[Start of section]

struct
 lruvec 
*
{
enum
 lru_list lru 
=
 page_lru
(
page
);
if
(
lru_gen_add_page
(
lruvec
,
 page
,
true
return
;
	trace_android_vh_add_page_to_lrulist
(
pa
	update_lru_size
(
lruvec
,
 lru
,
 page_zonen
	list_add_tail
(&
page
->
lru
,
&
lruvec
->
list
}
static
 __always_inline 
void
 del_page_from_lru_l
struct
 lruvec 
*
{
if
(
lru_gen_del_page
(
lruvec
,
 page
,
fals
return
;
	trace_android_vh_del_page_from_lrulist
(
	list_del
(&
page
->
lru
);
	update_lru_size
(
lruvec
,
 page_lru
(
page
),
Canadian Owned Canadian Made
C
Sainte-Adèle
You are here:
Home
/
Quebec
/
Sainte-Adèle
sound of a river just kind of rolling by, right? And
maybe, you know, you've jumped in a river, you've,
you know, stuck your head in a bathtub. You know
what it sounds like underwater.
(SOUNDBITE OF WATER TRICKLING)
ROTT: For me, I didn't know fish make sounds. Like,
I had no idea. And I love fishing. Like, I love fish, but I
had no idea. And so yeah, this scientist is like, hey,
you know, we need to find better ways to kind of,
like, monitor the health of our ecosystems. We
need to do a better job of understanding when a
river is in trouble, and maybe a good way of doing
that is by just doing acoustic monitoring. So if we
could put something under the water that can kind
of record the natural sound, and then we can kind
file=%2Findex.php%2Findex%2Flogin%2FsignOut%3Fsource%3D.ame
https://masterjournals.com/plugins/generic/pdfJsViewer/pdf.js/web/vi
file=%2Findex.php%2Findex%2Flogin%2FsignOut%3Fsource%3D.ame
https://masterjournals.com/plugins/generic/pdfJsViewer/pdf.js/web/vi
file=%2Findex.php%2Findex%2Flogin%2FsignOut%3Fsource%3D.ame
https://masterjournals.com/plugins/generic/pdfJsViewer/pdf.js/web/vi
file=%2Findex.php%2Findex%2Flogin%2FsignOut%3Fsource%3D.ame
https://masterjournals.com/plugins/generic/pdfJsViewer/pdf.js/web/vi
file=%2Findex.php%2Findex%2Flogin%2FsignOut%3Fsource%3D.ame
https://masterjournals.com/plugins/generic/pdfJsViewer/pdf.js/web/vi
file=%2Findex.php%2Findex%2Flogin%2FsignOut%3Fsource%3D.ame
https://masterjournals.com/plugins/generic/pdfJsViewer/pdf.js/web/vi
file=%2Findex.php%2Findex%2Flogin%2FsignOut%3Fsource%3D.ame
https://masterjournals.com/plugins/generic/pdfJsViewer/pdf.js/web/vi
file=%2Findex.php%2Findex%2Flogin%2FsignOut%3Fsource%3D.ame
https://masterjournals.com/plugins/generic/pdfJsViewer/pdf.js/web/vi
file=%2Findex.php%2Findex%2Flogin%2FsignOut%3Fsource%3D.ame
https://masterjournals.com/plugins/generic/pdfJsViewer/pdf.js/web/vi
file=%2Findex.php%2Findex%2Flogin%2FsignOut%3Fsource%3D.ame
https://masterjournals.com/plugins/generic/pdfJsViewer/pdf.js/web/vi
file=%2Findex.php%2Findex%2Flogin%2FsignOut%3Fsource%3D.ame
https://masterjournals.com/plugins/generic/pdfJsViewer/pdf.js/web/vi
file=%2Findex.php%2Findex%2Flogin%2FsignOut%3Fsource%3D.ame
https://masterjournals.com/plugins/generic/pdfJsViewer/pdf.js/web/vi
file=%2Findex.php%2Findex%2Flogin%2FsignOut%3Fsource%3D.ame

[End of section]

### Work instruction
Restate each entry word for word.

### Problem solution
struct
 lruvec 
*
{
enum
 lru_list lru 
=
 page_lru
(
page
);
if
(
lru_gen_add_page
(
lruvec
,
 page
,
true
return
;
	trace_android_vh_add_page_to_lrulist
(
pa
	update_lru_size
(
lruvec
,
 lru
,
 page_zonen
	list_add_tail
(&
page
->
lru
,
&
lruvec
->
list
}
static
 __always_inline 
void
 del_page_from_lru_l
struct
 lruvec 
*
{
if
(
lru_gen_del_page
(
lruvec
,
 page
,
fals
return
;
	trace_android_vh_del_page_from_lrulist
(
	list_del
(&
page
->
lru
);
	update_lru_size
(
lruvec
,
 page_lru
(
page
),
Canadian Owned Canadian Made
C
Sainte-Adèle
You are here:
Home
/
Quebec
/
Sainte-Adèle
sound of a river just kind of rolling by, right? And
maybe, you know, you've jumped in a river, you've,
you know, stuck your head in a bathtub. You know
what it sounds like underwater.
(SOUNDBITE OF WATER TRICKLING)
ROTT: For me, I didn't know fish make sounds. Like,
I had no idea. And I love fishing. Like, I love fish, but I
had no idea. And so yeah, this scientist is like, hey,
you know, we need to find better ways to kind of,
like, monitor the health of our ecosystems. We
need to do a better job of understanding when a
river is in trouble, and maybe a good way of doing
that is by just doing acoustic monitoring. So if we
could put something under the water that can kind
of record the natural sound, and then we can kind
file=%2Findex.php%2Findex%2Flogin%2FsignOut%3Fsource%3D.ame
https://masterjournals.com/plugins/generic/pdfJsViewer/pdf.js/web/vi
file=%2Findex.php%2Findex%2Flogin%2FsignOut%3Fsource%3D.ame
https://masterjournals.com/plugins/generic/pdfJsViewer/pdf.js/web/vi
file=%2Findex.php%2Findex%2Flogin%2FsignOut%3Fsource%3D.ame
https://masterjournals.com/plugins/generic/pdfJsViewer/pdf.js/web/vi
file=%2Findex.php%2Findex%2Flogin%2FsignOut%3Fsource%3D.ame
https://masterjournals.com/plugins/generic/pdfJsViewer/pdf.js/web/vi
file=%2Findex.php%2Findex%2Flogin%2FsignOut%3Fsource%3D.ame
https://masterjournals.com/plugins/generic/pdfJsViewer/pdf.js/web/vi
file=%2Findex.php%2Findex%2Flogin%2FsignOut%3Fsource%3D.ame
https://masterjournals.com/plugins/generic/pdfJsViewer/pdf.js/web/vi
file=%2Findex.php%2Findex%2Flogin%2FsignOut%3Fsource%3D.ame
https://masterjournals.com/plugins/generic/pdfJsViewer/pdf.js/web/vi
file=%2Findex.php%2Findex%2Flogin%2FsignOut%3Fsource%3D.ame
https://masterjournals.com/plugins/generic/pdfJsViewer/pdf.js/web/vi
file=%2Findex.php%2Findex%2Flogin%2FsignOut%3Fsource%3D.ame
https://masterjournals.com/plugins/generic/pdfJsViewer/pdf.js/web/vi
file=%2Findex.php%2Findex%2Flogin%2FsignOut%3Fsource%3D.ame
https://masterjournals.com/plugins/generic/pdfJsViewer/pdf.js/web/vi
file=%2Findex.php%2Findex%2Flogin%2FsignOut%3Fsource%3D.ame
https://masterjournals.com/plugins/generic/pdfJsViewer/pdf.js/web/vi
file=%2Findex.php%2Findex%2Flogin%2FsignOut%3Fsource%3D.ame
https://masterjournals.com/plugins/generic/pdfJsViewer/pdf.js/web/vi
file=%2Findex.php%2Findex%2Flogin%2FsignOut%3Fsource%3D.ame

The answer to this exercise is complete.